Ce point est particulièrement important alors que le pays se prépare à célébrer le 80e anniversaire de la naissance du père de Kim, le défunt dirigeant Kim Jong-il, en février, puis le 110e anniversaire de Kim Il-sung, le dirigeant fondateur du pays, en avril.

Dans le système dynastique nord-coréen, marquer les anniversaires de ses ancêtres avec la « grandeur » appropriée est politiquement crucial, explique Cheong Seong-chang, du Centre d’études nord-coréennes de l’Institut Sejong.

Ces dates importantes sont l’occasion pour le régime d’organiser une parade militaire destinée à montrer les nouvelles armes que le pays teste en amont, lui permettant à la fois de faire la démonstration de leur capacité militaire et d’ajouter aux festivités générales, ajoute-t-il.  

Pyongyang n’a pas testé de missiles balistiques intercontinentaux ou d’armes nucléaires depuis 2017, au moment où le pays entamait une série de rencontres diplomatiques de haut niveau, notamment avec le président américain de l’époque, Donald Trump.  

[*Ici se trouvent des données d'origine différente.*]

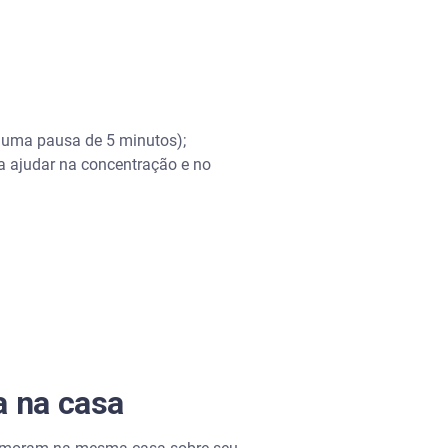
e uma pausa de 5 minutos);
ra ajudar na concentração e no
a na casa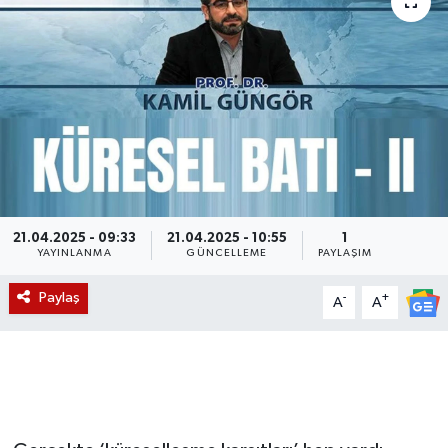
Magazin
Etkinlikler
21.04.2025 - 09:33
21.04.2025 - 10:55
1
YAYINLANMA
GÜNCELLEME
PAYLAŞIM
Paylaş
-
+
A
A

Mais la semaine dernière, le régime a déclaré envisager de reprendre ces activités temporairement suspendues, en réponse à de nouvelles sanctions américaines imposées après les premiers essais au début de l’année.  

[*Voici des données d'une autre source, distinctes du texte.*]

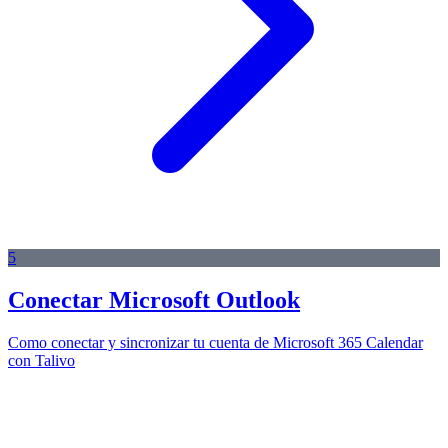
5
Conectar Microsoft Outlook
Como conectar y sincronizar tu cuenta de Microsoft 365 Calendar
con Talivo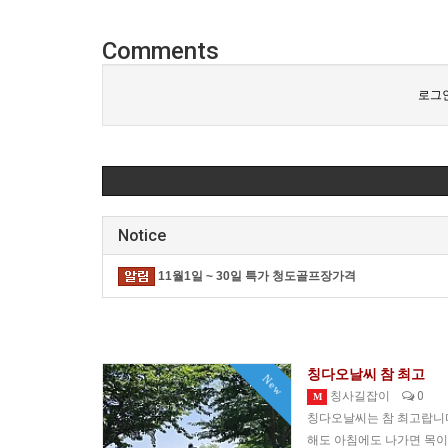
Comments
로그인
Notice
11월1일 ~ 30일 특가 청도골프장가격
칭다오날씨 참 최고
New
칭사길잡이
0
M
칭다오날씨는 참 최고랍니다
해도 아침에도 나가면 목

La dernière fois que la Corée du Nord a testé autant d’armes en un mois remonte à 2019, après l’échec des négociations très médiatisées entre Pyongyang et les États-Unis.  

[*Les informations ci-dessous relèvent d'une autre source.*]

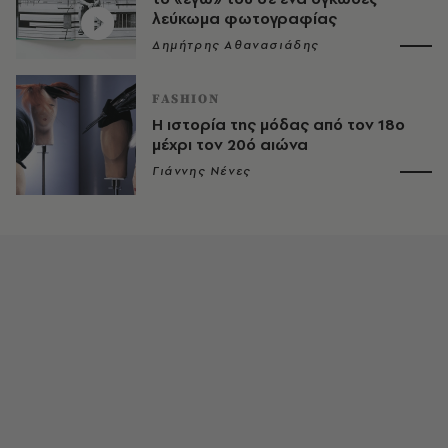
λεύκωμα φωτογραφίας
Δημήτρης Αθανασιάδης
FASHION
Η ιστορία της μόδας από τον 18ο
μέχρι τον 20ό αιώνα
Γιάννης Νένες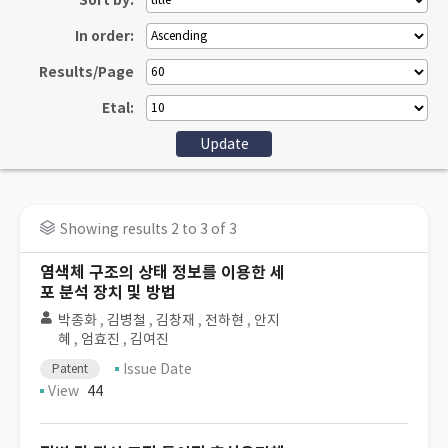
Sort by:
In order:
Results/Page
Etal:
Showing results 2 to 3 of 3
염색체 구조의 상태 정보를 이용한 세
포 분석 장치 및 방법
박종화
,
김병철
,
김창재
,
전하현
,
안지
혜
,
엄효진
,
김여진
Issue Date
Patent
View
44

Alors que des rapports font état d’une flambée des prix des denrées alimentaires et d’une aggravation de la faim en Corée du Nord, Pyongyang a relancé au début du mois le commerce transfrontalier avec la Chine voisine.  

Et la récente décision de Pyongyang d’accepter l’aide chinoise, une première depuis le début de la pandémie, pourrait avoir motivé la récente démonstration de force militaire « pour éviter de paraître faible », estime Leif-Eric Easley, professeur à l’université Ewha de Séoul.

« Dans la mesure où les Nord-Coréens ont des missiles à tester pour améliorer leurs capacités militaires et envoyer des signaux avant l’élection présidentielle sud-coréenne du 9 mars, ils devraient probablement le faire avant les cérémonies d’ouverture des Jeux olympiques de Pékin le 4 février », ajoute M. Easley, afin de ne pas froisser leur seul grand allié.

« Tampon » utile

Il est en outre peu probable que la récente série de tirs vise directement à inciter l’administration du président américain Joe Biden à engager des pourparlers, ajoute-t-il, Pyongyang ne semblant « pas intéressé par des négociations ».  

Le coût diplomatique des récents essais est minime, grâce au fort soutien de Pékin, qui considère la Corée du Nord comme un « tampon » utile dans une région où se trouvent des alliés des États-Unis comme Tokyo et Séoul, affirme Yang Moo-jin, professeur à l’Université des études nord-coréennes.

La Chine bloquera toute tentative d’imposer de nouvelles sanctions pour les essais de missiles à courte portée, mais si la Corée du Nord met à exécution sa menace de reprendre ses essais nucléaires ou à longue portée, dit-il, il sera « presque impossible » pour Pékin de l’aider.

Washington, pour sa part, a souligné à plusieurs reprises être prêt à reprendre les négociations.

L’administration Biden a été « très claire […] nous n’avons aucune intention hostile », a déclaré mardi à la presse le porte-parole du département d’État américain, Ned Price.

« Nous sommes ouverts à la diplomatie », a-t-il ajouté.

Mais la probabilité d’un progrès réel sur ce front est faible, voire nulle, a déclaré Jenny Town, chargée de recherche au Stimson Center, à Washington.  

« Les États-Unis ont vraiment raté des occasions de prendre de l’avance et d’essayer de ramener les Nord-Coréens à la table des négociations », déclare-t-elle.  

« Il n’y a pas d’appétit politique aux États-Unis pour faire ces démarches. Ils ne sont pas prêts à dépenser du capital politique pour la Corée du Nord », ajoute-t-elle.